Les bandes de ces pentures ont une largeur de 16 à 18 centimètres, sur une épaisseur de 2 centimètres environ. Elles sont composées de
plusieurs bandes réunies et soudées de distance en distance au moyen d’embrasses (voir figure 2 ci-dessus). Celles-ci non seulement ajoutent une grande résistance à l’ensemble, mais permettent de recouvrir les soudures des branches recourbées.
Le toit
Dans son testament, Maurice de Sully laissa la somme de cinq mille deniers pour le toit de la cathédrale, qui n’était recouvert que de
matériaux temporaires jusqu’à sa mort en 1196. Le toit est recouvert de 1326 tuiles de plomb de 5 millimètres d’épaisseur. Chacune a dix pieds-du-roi de long sur trois de large (1 pied-du-roi = 32,484 cm et une toise = 6 pieds-du-roi). Le poids total en est évalué à 210 000 kg, soit 210
tonnes.
La charpente
Sous le toit se trouve la charpente construite totalement en bois de chêne et non pas de châtaignier comme on le pense souvent. La charpente actuelle date de l’époque de la construction de la cathédrale au début du XIIIe siècle (on admet généralement 1220), Notre-Dame ayant eu la chance de ne pas connaître d’incendie majeur depuis lors. Elle a donc près de huit siècles d’âge. On l’appelle familièrement la « Forêt de Notre-Dame ». Ses dimensions sont de 120 mètres de longueur, 13 mètres de largeur dans la nef, 40 mètres de longueur dans le transept et 10 mètres de hauteur. Au total la charpente de bois a été constituée de 1 300 chênes, ce qui représente plus de 21 hectares de forêt.
Avec l’architecture gothique, la construction des ogives a nécessité des toitures à forte pente. Celles de Notre-Dame de Paris sont de 55 °. Au moment de l’édification de la charpente, les gros troncs se faisaient rares étant donnés les défrichements de l’époque.
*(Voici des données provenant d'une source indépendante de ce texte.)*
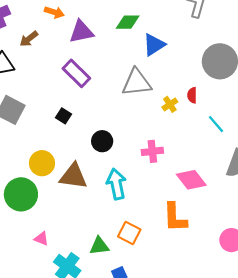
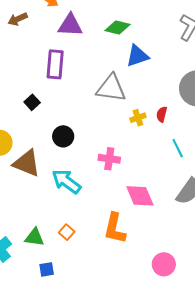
purple rectangle: (76, 73) -> (55, 64), turned 36
cyan arrow: (116, 184) -> (66, 181), turned -56
orange square: (129, 233) -> (67, 232), size x0.7

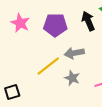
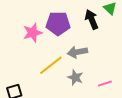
pink star: (20, 23) -> (33, 33), moved, turned 30

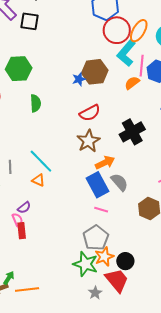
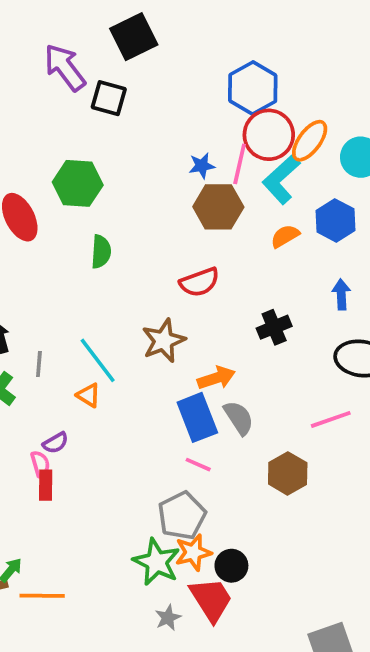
pink line: (142, 66) -> (240, 164), moved
blue star: (79, 79) -> (202, 166), moved
black cross: (132, 132) -> (274, 327), size x0.7
brown star: (88, 141) -> (164, 341), moved

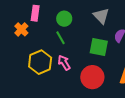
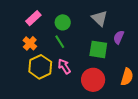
pink rectangle: (35, 13) -> (33, 18), turned 42
orange cross: (21, 29) -> (30, 43), moved

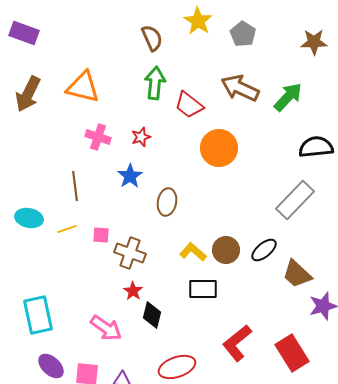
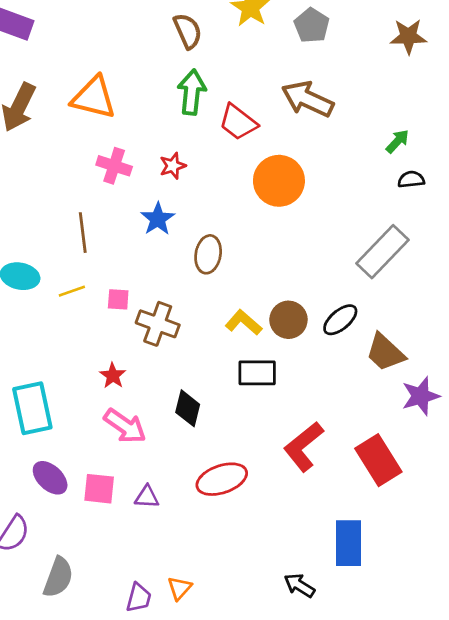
green arrow: (288, 97) -> (397, 141), moved, size x0.6
black semicircle: (316, 147) -> (411, 179), size x0.6
red star: (133, 291) -> (113, 376), moved

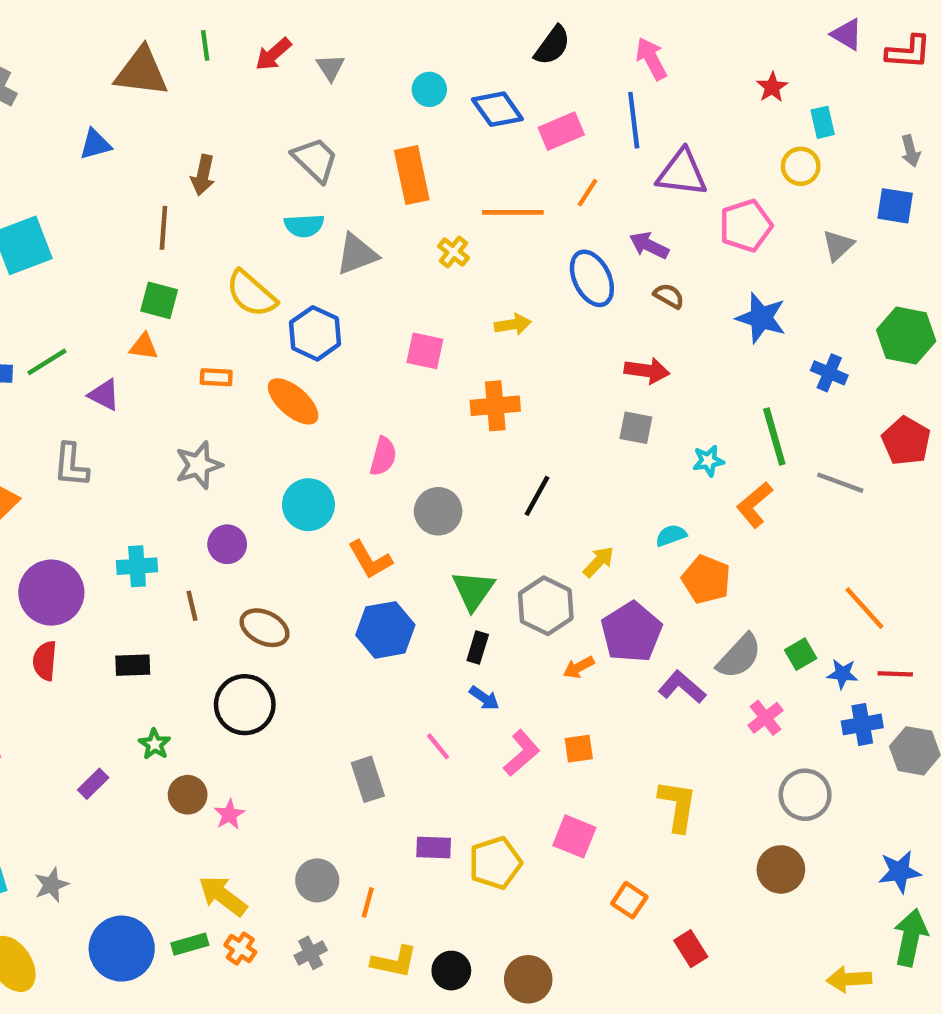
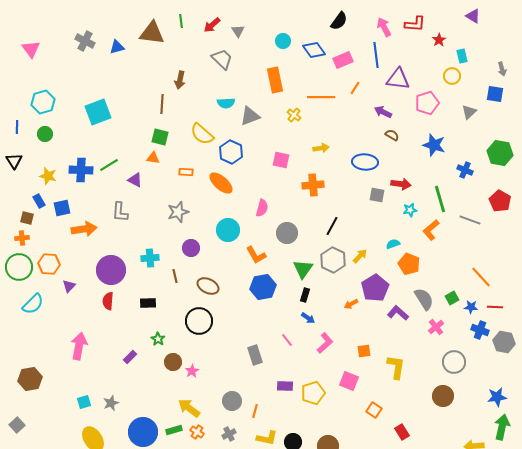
red L-shape: (908, 52) -> (415, 24), moved
blue triangle: (95, 144) -> (117, 47), moved
gray trapezoid: (315, 160) -> (222, 59), moved
blue ellipse: (592, 278) -> (365, 162), moved, turned -60
red arrow: (647, 371) -> (401, 184), moved
gray hexagon: (546, 606) -> (333, 260), moved
gray semicircle: (739, 656) -> (424, 299), turned -75
blue cross: (862, 724) -> (480, 330), turned 30
orange square: (579, 749) -> (364, 351), moved

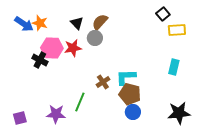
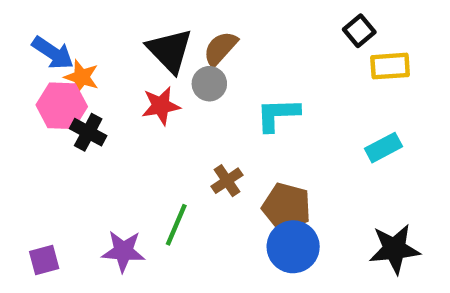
orange star: (40, 23) -> (82, 77), moved
black triangle: (77, 23) -> (170, 51), size x1.6
pink hexagon: (52, 48) -> (62, 106), moved
cyan rectangle: (174, 67) -> (383, 148), turned 49
cyan L-shape: (126, 77) -> (278, 115), moved
blue circle: (133, 112) -> (293, 247), size x1.5

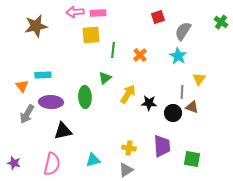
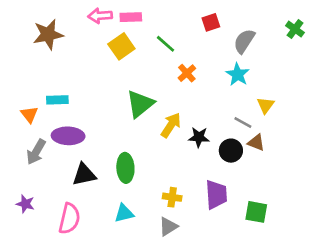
yellow square: (91, 35) -> (121, 46), turned -30
green line: (113, 50) -> (165, 44), moved, turned -56
green triangle: (105, 78) -> (140, 104), size x1.6
gray line: (182, 92) -> (243, 123), turned -64
green ellipse: (85, 97) -> (125, 168), moved
purple star: (14, 163) -> (25, 204), moved

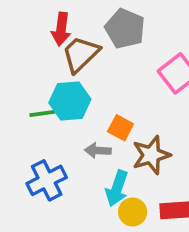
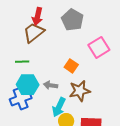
brown trapezoid: (81, 54) -> (34, 33), moved
cyan hexagon: (70, 101) -> (28, 85), moved
orange square: (121, 128) -> (71, 66), moved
On a donc dû utiliser des bois à section plus réduite et donc plus légers qui ont permis l’élévation des charpentes et l’accentuation de leur pente.
Dans le chœur construit en premier, il a existé une charpente antérieure avec des bois abattus vers 1160-1170. Cette première
charpente a disparu, mais certaines de ses poutres ont été réutilisées dans la seconde charpente mise en place en 1220. À cette date en effet on a procédé au rehaussement du mur gouttereau de 2,70 mètres dans le chœur, afin de le porter au même niveau que celui de la nef. On
a également agrandi les fenêtres hautes.
Les gargouilles du Moyen Âge et les chimères de Viollet-le-Duc
On confond souvent chimères et gargouilles.
Gargouilles
Les gargouilles de Notre-Dame sont célèbres. Elles ont été mises en place à l’extrémité des gouttières pour évacuer l’eau de pluie de
la toiture et ne désignent que les extrémités des conduits d’écoulement des eaux. Comme elles dépassent dans le vide, les masses d’eau parfois impressionnantes des averses sont rejetées loin des
murs de la cathédrale qui ainsi ne s’abîment pas. Elles ont souvent la forme d’animaux fantastiques voire effrayants. Elles datent du Moyen
Âge. De forts belles gargouilles se trouvent notamment au niveau des grands arcs-boutants du chœur. Le système d’écoulement des eaux du toit de l’abside se termine par une canalisation sur le sommet des arcs-boutants puis par de longues
gargouilles. Pour avoir une idée de leur utilité, il faut aller les voir fonctionner un jour de forte pluie sur Paris.
Cette série de longues gargouilles de la façade sud de la nef draine les toitures des chapelles latérales.
Trois belles gargouilles de l’angle sud-ouest de la cathédrale. Situées à l’angle supérieur droit de la colonnade de la façade
principale, elles se trouvent juste au-dessous de la Galerie des Chimères
Gargouilles du sommet d’un arc-boutant du chœur, côté nord.